What Are My Options For Energy?
Probably the more reliable of the battle here today, wind can run all night and even for weeks or months without stopping. The wind is also the more efficient of the two turning more energy directly into power than solar. It, unfortunately, will likely require you to install an 80′ turbine in the back yard and although id does run at night when there is wind, it does not run when the wind stops. It also doesn’t run when the wind is too breezy or when the temperatures get too cold. Despite it being more efficient, it is super hard to scale and depending on where you are it may only produce a tenth of the energy you may need.
Solar is highly inefficient still today transforming up to 20% of its consumed energy to power, but it is highly scalable and not moving. Solar’s other big hit that it takes is its carbon footprint, however, modern advances in science say that the time to overcome its carbon footprint is no longer 20 years and is now down closer to 2. Because there are no moving parts there is very little that can break and they run completely silent.
What I would recommend
I would first, of course, consider consuming as little as possible. Order books instead of movies, they are better anyway.
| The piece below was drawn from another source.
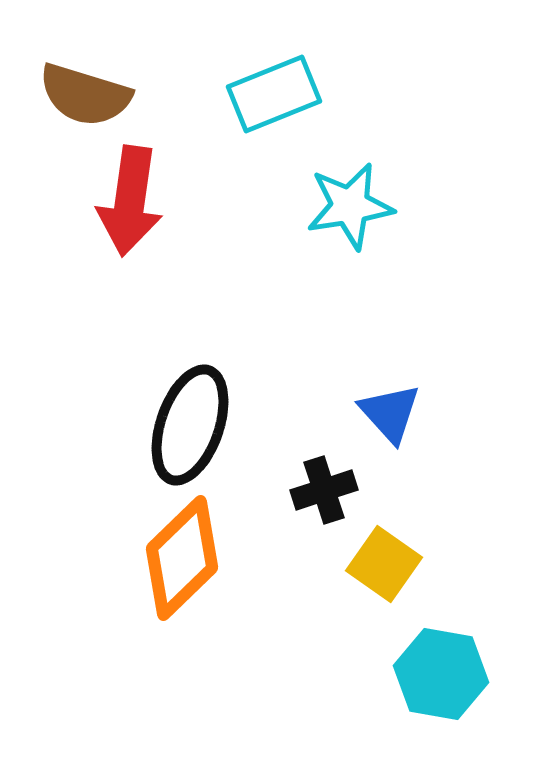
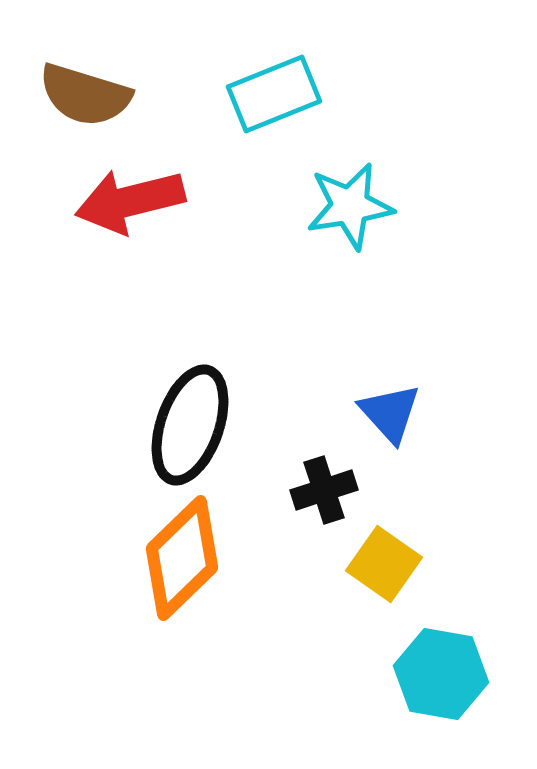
red arrow: rotated 68 degrees clockwise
Get a french press instead of a coffee maker (you can’t beat the taste!).
Secondly, consider how long you are going to be there. It will take you about 15 years of using solar or wind to recoup the $20,000-$30,000 costs you are sinking into it on the front end. Then again, you may be willing to pay that just to live your free life. If recouping the cost is important, my back of the napkin math tells me that you need to be there for about 15 years to break even.
Lastly, invest in geothermal and natural gas if you can. If you’re in it for the long haul, the bite the bullet and see if there is gas as well as the ability to have geothermal. If you can’t get natural gas, consider propane. I know that makes you dependent on a delivery truck, but at least you are depending on free enterprise and not the government which assures you that it will usually be there despite what is going on.
Consider Solar Thermal for your hot water. Think about it as a bunch of mirrors stealing heat from the sun and redirecting it to your water. Using the right materials can even have it retain enough heat for the morning shower most the year in Florida.
Bonus, the answer you have been waiting for… you probably want to consider both. Having the power of the wind when the days are stormy and cloudy will keep the batteries charging. Solar is very scalable if you decide that you need more and the cost continues to come down. Either way, invest in great batteries and I would consider avoiding the 12v in favor of 24 or better. no matter what you do, I would create 2 series of batteries as opposed to one. That way if one is down you have the back up until you get it replaced. And with wind and sun, you should be able to stay out of trouble.